Exercise goal: Reproduce, with no changes, the line where "Pinarolo Po" appears and every subsequent line of the listing, the last one included.

Provided information:
* * * * * * * * *
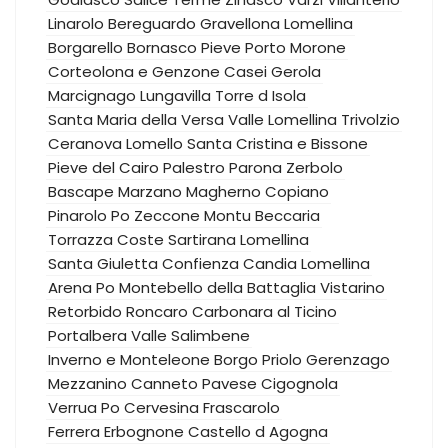
Linarolo
Bereguardo
Gravellona Lomellina
Borgarello
Bornasco
Pieve Porto Morone
Corteolona e Genzone
Casei Gerola
Marcignago
Lungavilla
Torre d Isola
Santa Maria della Versa
Valle Lomellina
Trivolzio
Ceranova
Lomello
Santa Cristina e Bissone
Pieve del Cairo
Palestro
Parona
Zerbolo
Bascape
Marzano
Magherno
Copiano
Pinarolo Po
Zeccone
Montu Beccaria
Torrazza Coste
Sartirana Lomellina
Santa Giuletta
Confienza
Candia Lomellina
Arena Po
Montebello della Battaglia
Vistarino
Retorbido
Roncaro
Carbonara al Ticino
Portalbera
Valle Salimbene
Inverno e Monteleone
Borgo Priolo
Gerenzago
Mezzanino
Canneto Pavese
Cigognola
Verrua Po
Cervesina
Frascarolo
Ferrera Erbognone
Castello d Agogna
* * * * * * * * *
Response box:
Pinarolo Po
Zeccone
Montu Beccaria
Torrazza Coste
Sartirana Lomellina
Santa Giuletta
Confienza
Candia Lomellina
Arena Po
Montebello della Battaglia
Vistarino
Retorbido
Roncaro
Carbonara al Ticino
Portalbera
Valle Salimbene
Inverno e Monteleone
Borgo Priolo
Gerenzago
Mezzanino
Canneto Pavese
Cigognola
Verrua Po
Cervesina
Frascarolo
Ferrera Erbognone
Castello d Agogna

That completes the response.